“Find a place inside where there’s joy, and the joy will burn out the pain.” ~ Joseph Campbell
The further along I travel on this journey with my uninvited guest known as MS, the more my hope tends to transform into fear. I’ve already lost the battle with standing and walking and now I’m consumed with totally losing the use of my hands.
When I was first diagnosed, I declared war against this disease. I was afraid multiple sclerosis might have the power to strip me down and change the essence of who I am. And despite my resistance, I’ve got to admit so far it’s done a pretty good job. It’s changed me. My priorities are different. My thought process doesn’t match those of a normal 40-year-old woman. I had to change the way I see the world and most importantly the way I see myself.
I remember once thinking things would be all right if this normal would just stay the same.

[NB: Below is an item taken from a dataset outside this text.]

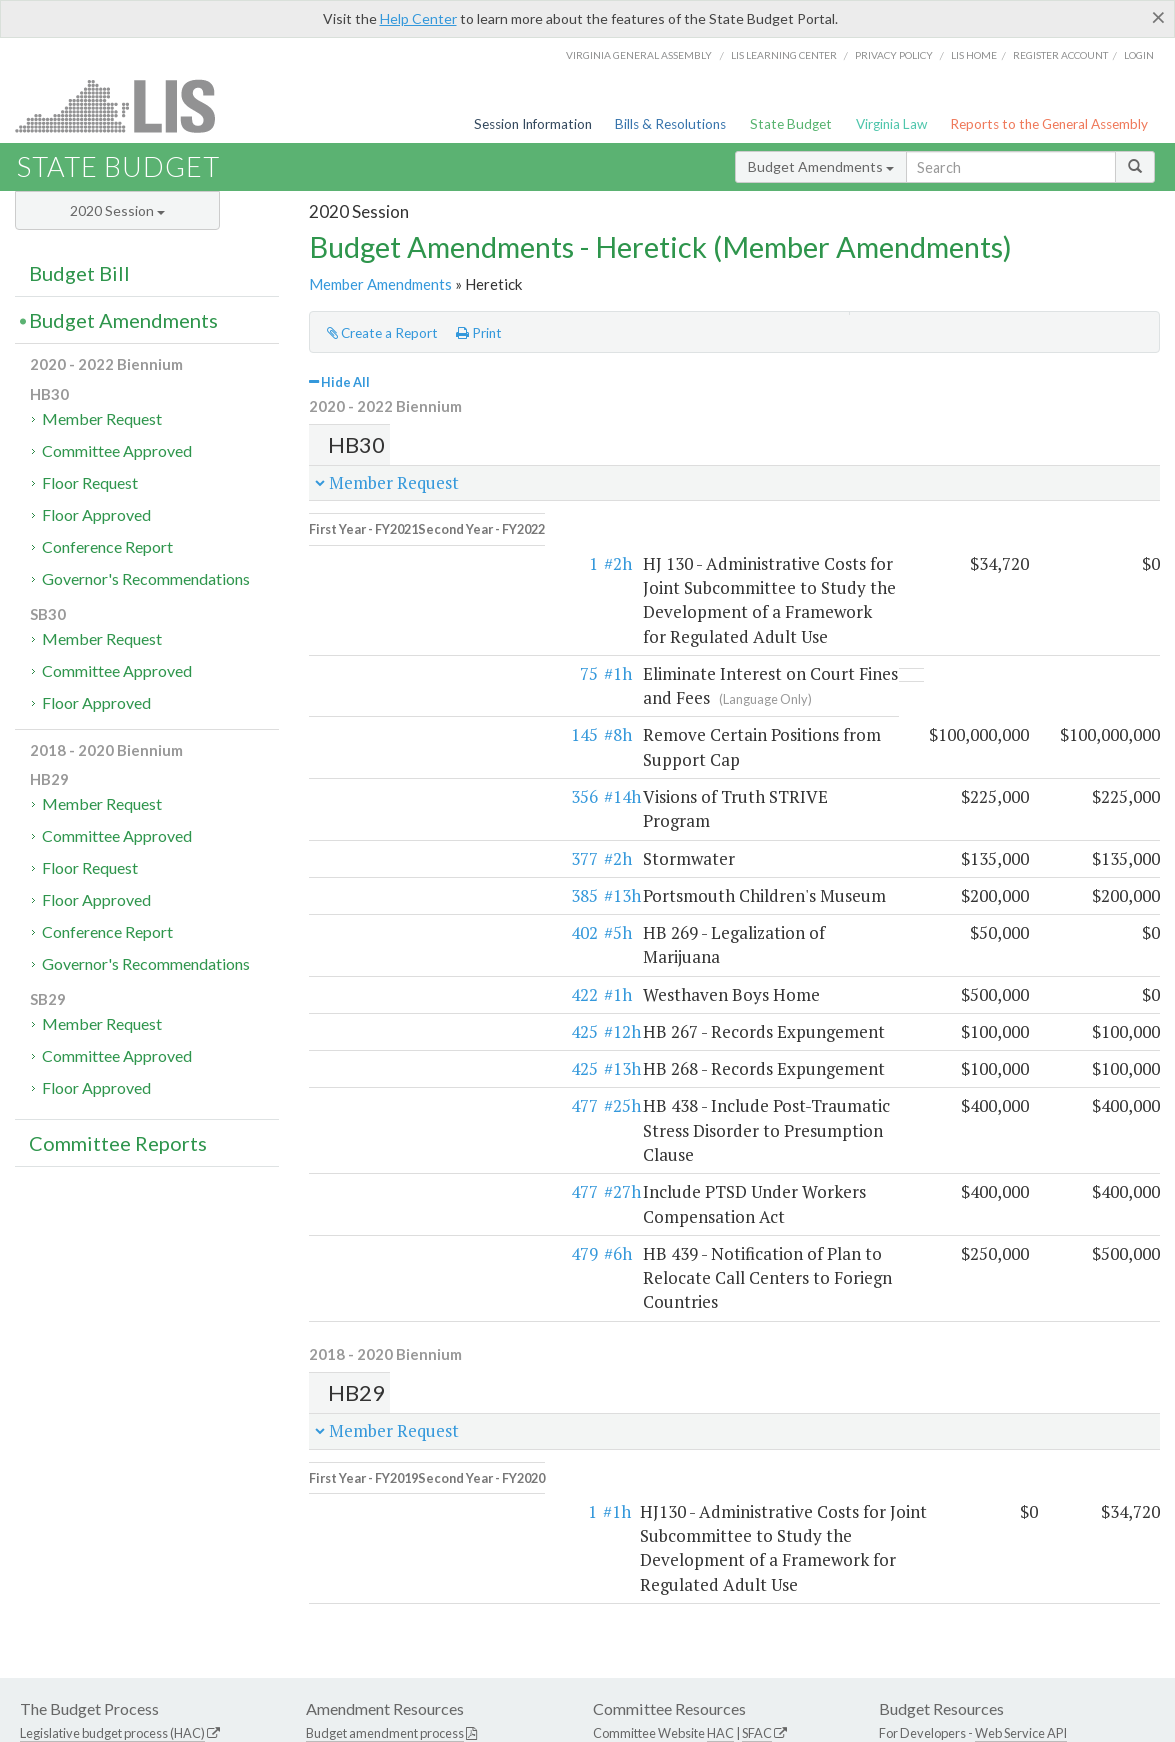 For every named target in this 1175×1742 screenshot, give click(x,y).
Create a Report (382, 333)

I’m learning that may not be the case. Better yet, I have to get ready to fight this on a spiritual level. Because after all, my spirit is the one thing multiple sclerosis can’t steal without my approval.
So now my top priority has to be my well being. I take pride in doing my best to put myself first. I strive to be Nicole, who by the way happens to have multiple sclerosis. And I attempt not to portray myself as just an MS victim.
I no longer have the energy to try and impress people. Meeting the expectations of those around me use to encumber me. I was searching for approval. But now I look to myself for my happiness and health. I find if I’m happy, everyone around me seems to be happy as well. The happiness becomes contagious. It’s like some type of infectious joy. The best part is, I now live for that joy. And that’s not a bad way to live.